The so-called Taxpayers’ Alliance (TPA), that Astroturf
lobby group that dishonestly claims to represent the 99.9% of taxpayers who do
not subscribe to it, needs to keep its expensive offices and equally expensive
staff occupied, and so, in pursuit of the ever decreasing circle of supposed
waste, they are now reduced
to going after and demonising parish councils.
More bore from the second floor
This duty has been allocated to Chris Daniel, whose sole
information source is a report from the Audit Commission [.pdf],
that well known quango that the TPA wants to have wound up. But, by the
happiest of coincidences, the TPA has no problem using its services in the
meantime. So are we talking significant amounts of taxpayers’ money here?
Well, no we’re not: of the fourteen bodies that have not
provided sufficient information to obtain an audit opinion for the past three
years, four are parish meetings (that
means they’re very small indeed) and the rest appear to represent very few
people. The thought enters that none of these bodies has a budget even
approaching £10,000 a year.
In fact, of the just under 9,500 parish councils in England,
4,097 have a budget of less than £10k, with 6,774 having a budget of less than
£50k (that latter figure is around 70% of them). And the Audit Commission is
happy with around 94% of those. It should be signally obvious to anyone
perusing the figures that the scope for significant waste, and possibility of
the same, is vanishingly small.
Where the Audit Commission is expressing concern, what it is
not saying – TPA people take note – is that there is any suggestion of
wrongdoing, except in the way that records are kept and information presented.
Where the Commission’s opinion is qualified, it means that there has been a
shortcoming in that area. It is not the amounts of money that cause the
concern, but the processes and procedures.
That the TPA appears to believe that it has uncovered
something significant should, however, not surprise anyone familiar with Chris
Daniel’s work. This has, after all, included Trade Union funding, an area where
the TPA has
been creatively rewriting history to suggest that taxpayers are subsidising
strikes, demonstrations and meetings when they are not.
And if I were one of those overmonied TPA backers, I might
just want to see something rather more convincing than resorting to picking
over whether a parish meeting somewhere in rural Lincolnshire had correctly
recorded the purchase of a 80 pack of Asda Smart Price tea bags eighteen months
ago, or how much a local joiner was paid to patch up the gate at the local
village hall last winter.
Because that is the level we’re talking about. Not that the TPA are telling you.
1 comment:
Parish meetings are a statutory annual meeting dating to per-Norman times.
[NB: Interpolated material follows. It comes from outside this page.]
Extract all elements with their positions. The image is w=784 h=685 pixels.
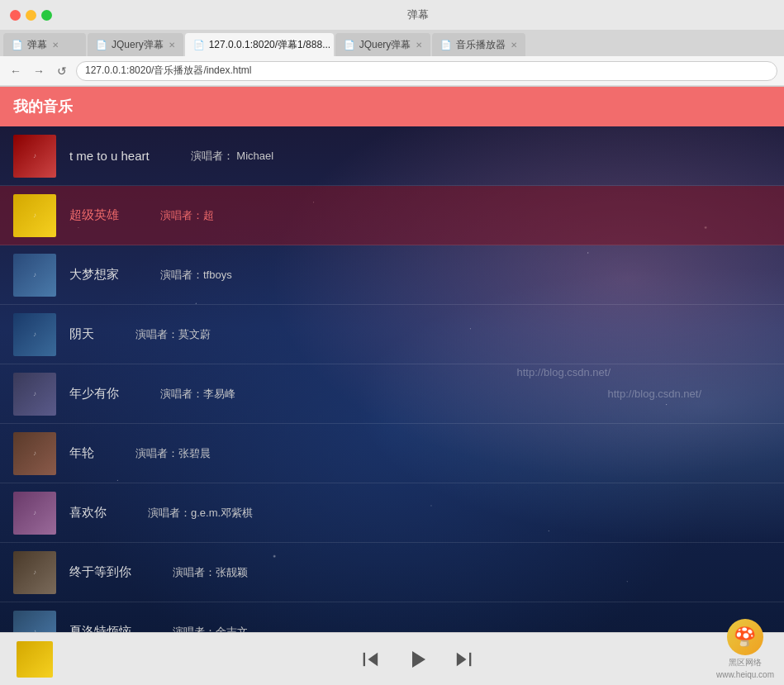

Though often run by parish councils they belong to the parishioners. I think they're rather brilliant because they link us with so much history.
Interestingly parish councils are the only level of government that isn't capped on its spending. This hasn't escaped higher levels of local government who are all working on wizard wheezes to get poor old PCs to pay for stuff. This could all get interesting.